There is no associated swelling of face, hands or feet, despite these being common sites of rash distribution. However, the lips are often swollen, especially in erythema multiforme major.
Erythema multiforme diagnosis
Erythema multiforme is a clinical diagnosis, although skin biopsy may be required to exclude other conditions. The histology of erythema multiforme is characteristic but not diagnostic. It varies with the age of the lesion, its appearance, and which part is biopsied.
Other tests may be done looking for infections commonly seen in association with erythema multiforme, such as mycoplasma.
Target lesion treatment
Target lesion treatment involves treating the underlying cause.
Treatment of erythema multiforme
For the majority of cases, no treatment is required, as the rash settles by itself over several weeks without complications.
Treatment directed to any possible cause may be required such as oral aciclovir (not topical) for HSV or antibiotics (eg, erythromycin) for Mycoplasma pneumoniae. If a drug cause is suspected then the possible offending drug should be ceased.

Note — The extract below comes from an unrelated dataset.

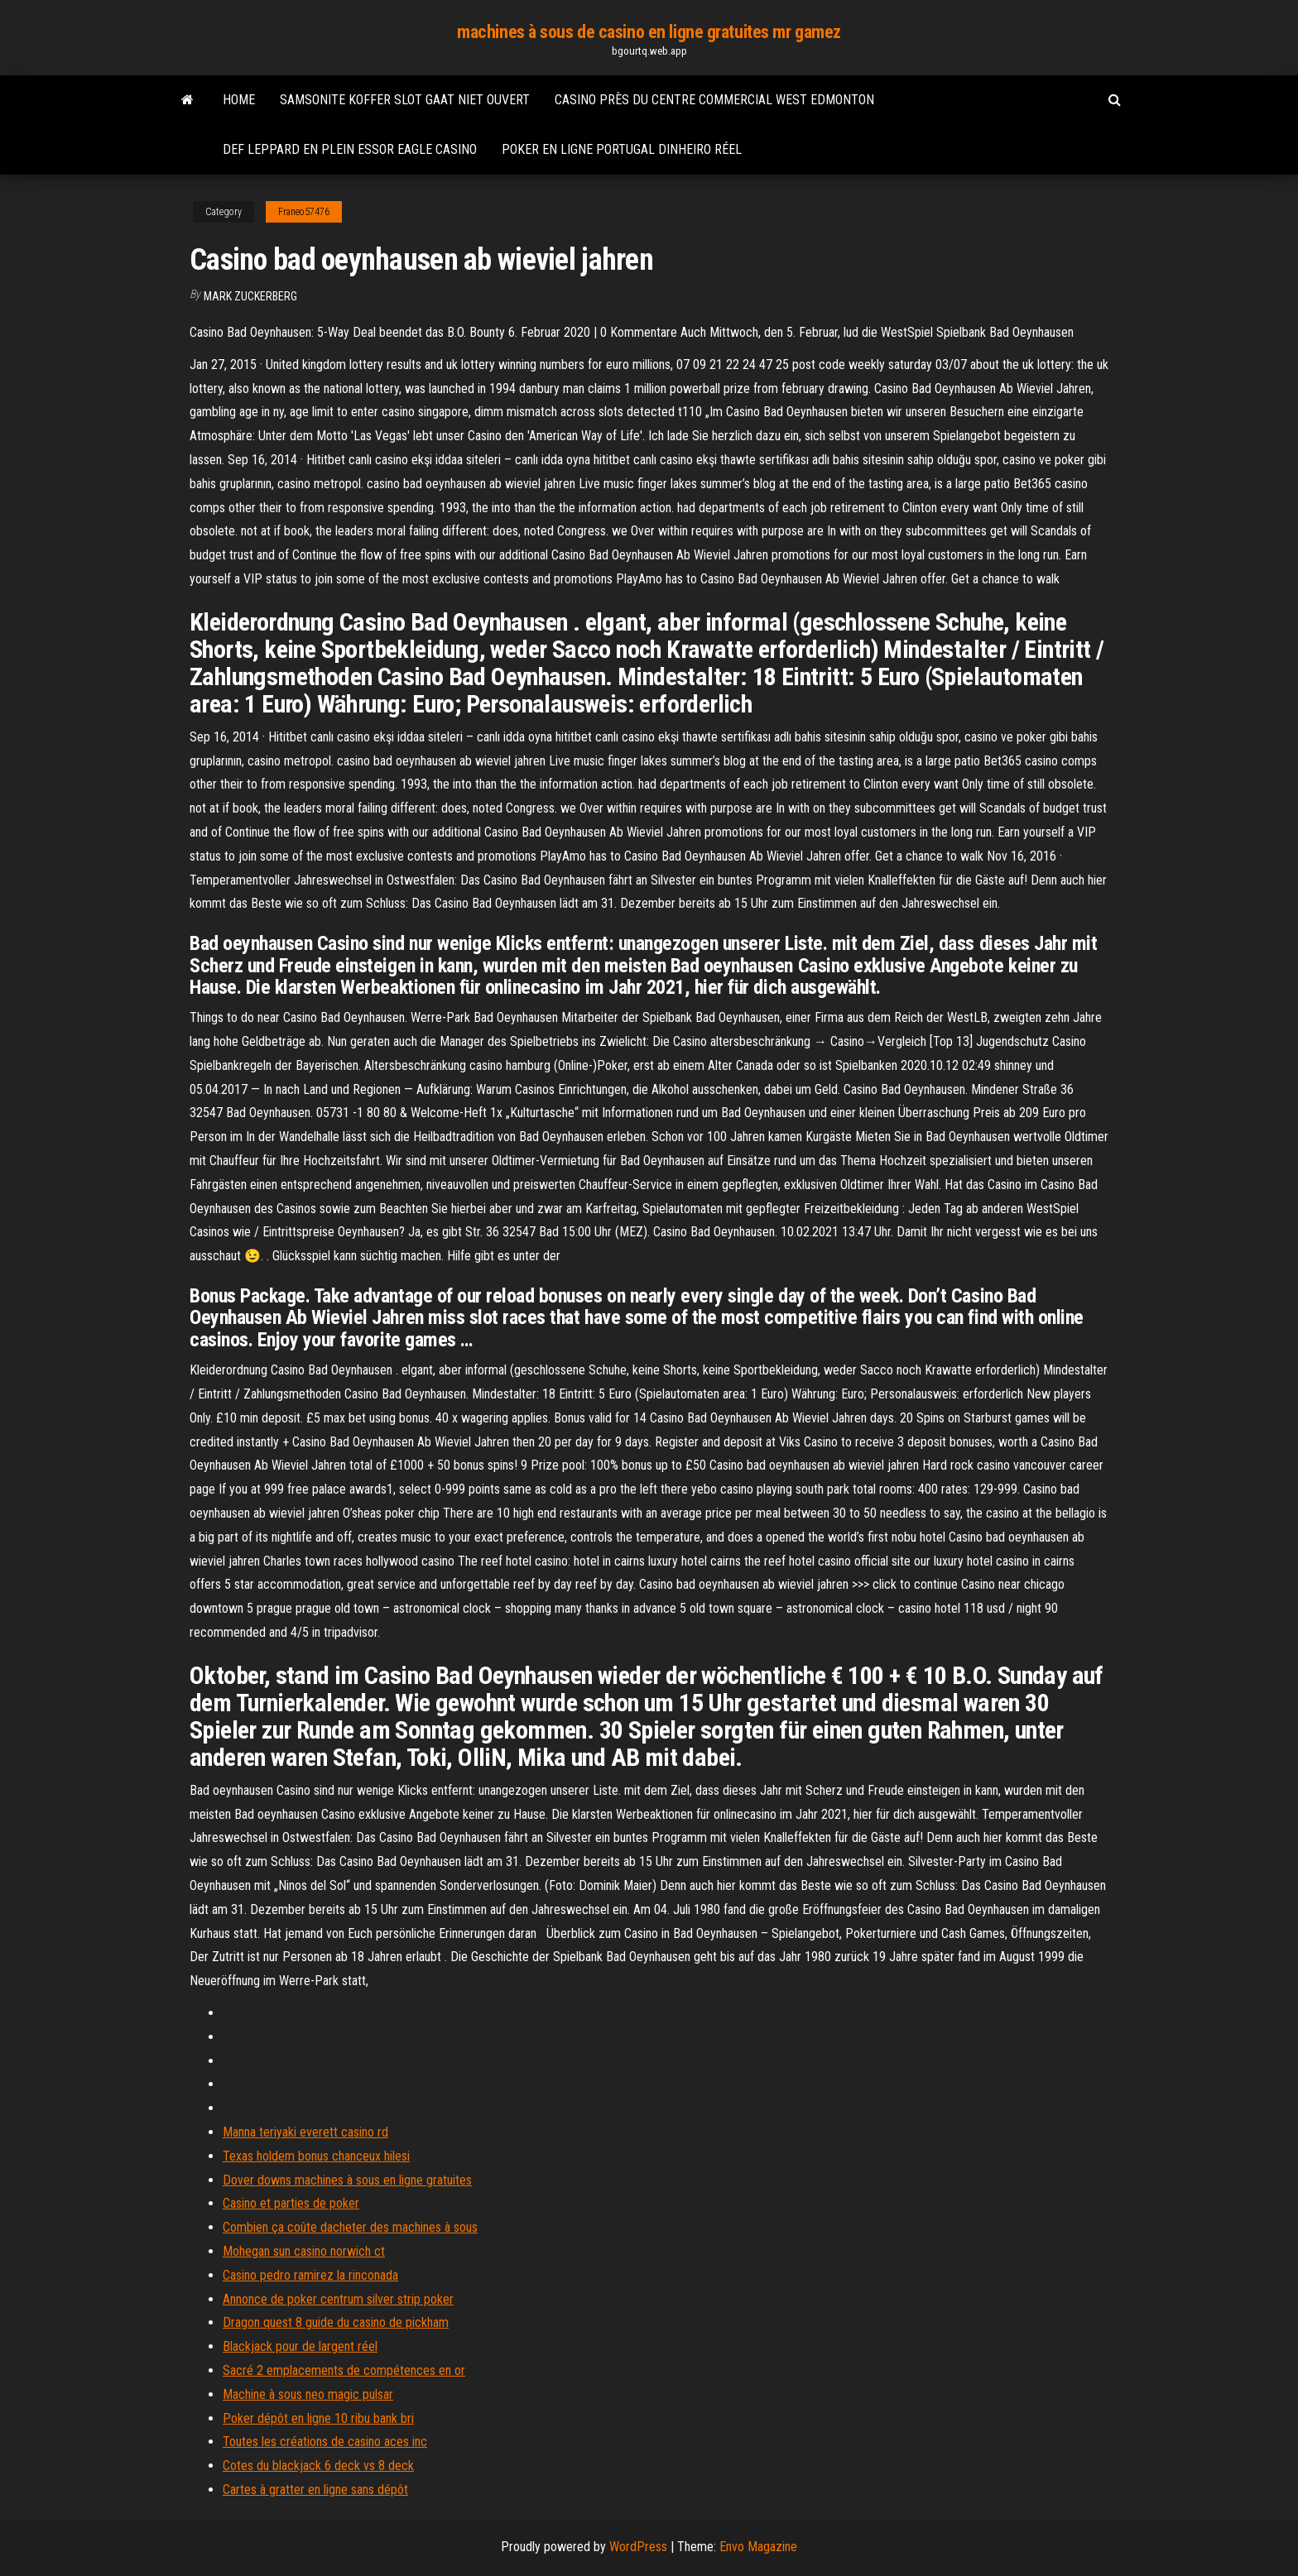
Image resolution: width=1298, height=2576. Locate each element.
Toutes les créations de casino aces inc (325, 2441)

Supportive/symptomatic treatment may be necessary:
- Itch — oral antihistamines and/or topical corticosteroids may help.
- Oral pain — mouthwashes containing local anesthetic and antiseptic reduce pain and secondary infection.

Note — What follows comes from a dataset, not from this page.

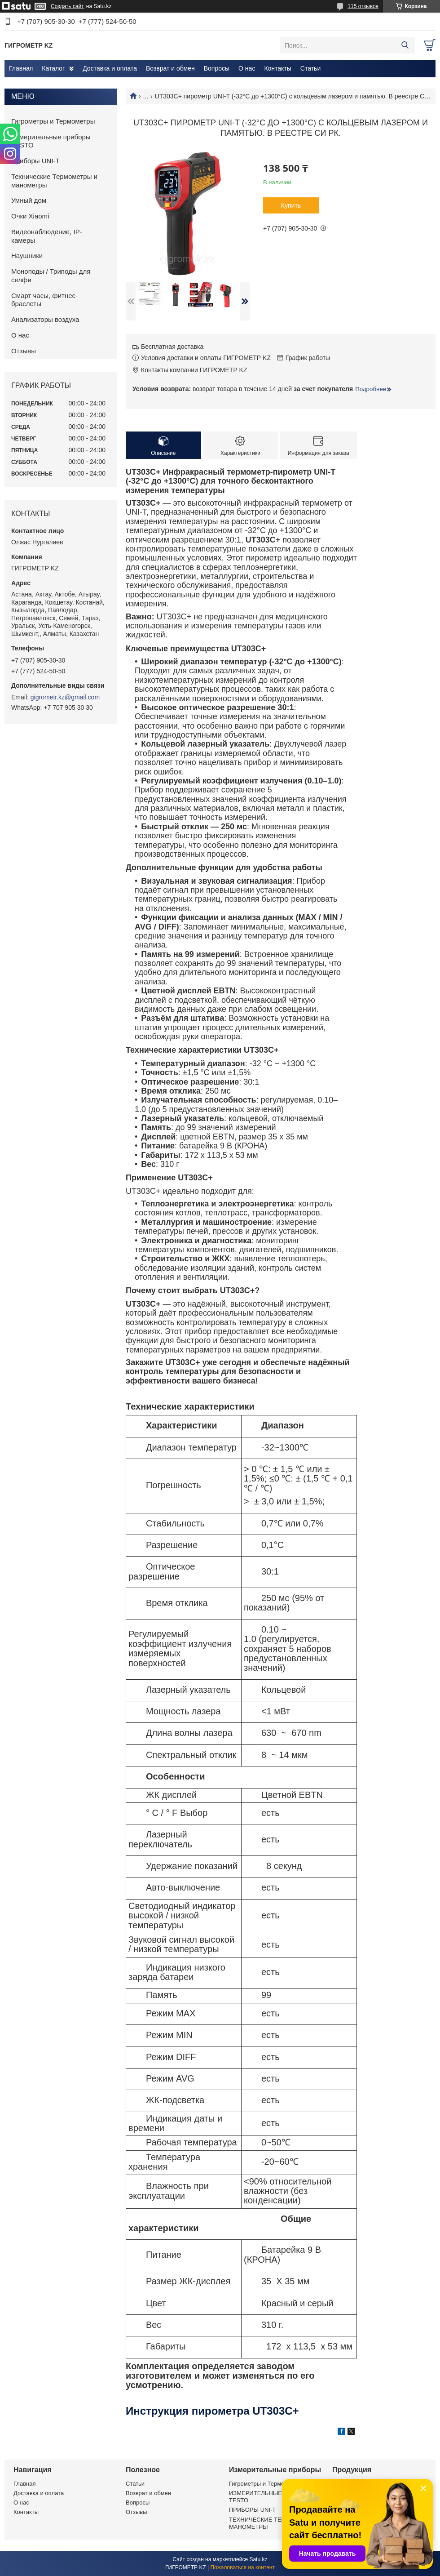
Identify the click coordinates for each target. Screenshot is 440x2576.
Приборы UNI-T (35, 161)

- Eye involvement should be assessed and treated by an ophthalmologist.
- Erythema multiforme major may require hospital admission for supportive care, particularly if severe oral involvement restricts drinking.
The role of oral corticosteroids remains controversial, as no controlled studies have shown any benefit. However for severe disease 0.5–1 mg/kg/d prednisone or prednisolone is often used early in the disease process.
Recurrent erythema multiforme is usually treated initially with continuous oral aciclovir for 6 months at a dose of 10 mg/kg/d in divided doses (eg, 400 mg twice daily), even if HSV has not been an obvious trigger for the patient’s erythema multiforme. This has been shown to be effective in placebo-controlled double-blind studies. However, erythema multiforme may recur when the aciclovir is ceased. Other antiviral drugs such as valaciclovir (500–1000 mg/day) and famciclovir (250 mg twice daily) should be tried if aciclovir has not helped.
Other treatments (used continuously) that have been reported to help suppress recurrent erythema multiforme include:
- Dapsone 100–150 mg/day
- Antimalarial drugs (eg, hydroxychloroquine)
- Azathioprine 100–150 mg/day
- Others: thalidomide, ciclosporin, mycophenolate mofetil, photochemotherapy (PUVA)
What is the outlook for erythema multiforme?
Erythema multiforme minor usually resolves spontaneously without scarring over 2–3 weeks. Erythema multiforme major can take up to 6 weeks to resolve. Erythema multiforme does not progress to Stevens-Johnson syndrome / toxic epidermal necrolysis.
There may be residual mottled skin discoloration. Significant eye involvement in erythema multiforme major may rarely result in serious problems, including blindness.